Goldman Sachs Cautions Rich Clients on Crypto Craze, Belittles Bitcoin

Goldman Sachs Cautions Rich Clients on Crypto Craze, Belittles Bitcoin

With the correction which occurred on the crypto market last week, the talks about the start of a huge crash (so-called ‘bubble-bursting’) stirred up. Against this background, the shark of the financial business decided to come out with an official statement.

The American multinational finance company Goldman Sachs said cyber money’s value would not be maintained ion the same level it is right now. Therefore, the finance titan notified its most opulent customers that they should try not to become victims of virtual money craze.
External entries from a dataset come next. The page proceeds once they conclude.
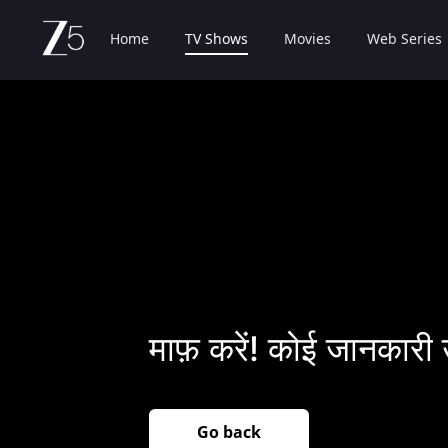
Home
TV Shows
Movies
Web Series
माफ़ करें! कोई जानकारी 
Go back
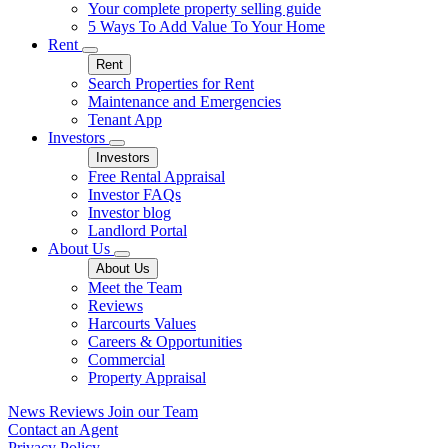
Your complete property selling guide
5 Ways To Add Value To Your Home
Rent
Rent
Search Properties for Rent
Maintenance and Emergencies
Tenant App
Investors
Investors
Free Rental Appraisal
Investor FAQs
Investor blog
Landlord Portal
About Us
About Us
Meet the Team
Reviews
Harcourts Values
Careers & Opportunities
Commercial
Property Appraisal
News
Reviews
Join our Team
Contact an Agent
Privacy Policy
In the particular caution, Goldman Sachs also pointed out that this frenzy has surpassed the bubble margin.

Bitcoin Is Not Blockchain: Goldman’s Explanation of Delusion

The caveat of Goldman Sachs is displayed on 108 pages in a paper called “(Un)Steady as She Goes.” The firm’s Private Wealth Management bureau turned to its customers with over $10 million in investable possessions with the following message in particular:

“While we do not know if bitcoin or any other cryptocurrency will double or triple from prevailing prices, we do not believe that these cryptocurrencies will retain their value in the long run in their current incarnation.”

Albeit mentioning that BTC and its brethren do not offer any essential benefits, the firm explained that it remains pretty optimistic concerning the potentials of cyber money and blockchain on the whole. In the release, it was stated that the company regards the idea of blockchain as vigorous thanks to its simplicity of usage across the world, prevention of money laundering and other malicious actions as long as all operations can be tracked, security policies, as well as cheap transactions. However, Goldman emphasized, bitcoin, in particular, does not offer all that.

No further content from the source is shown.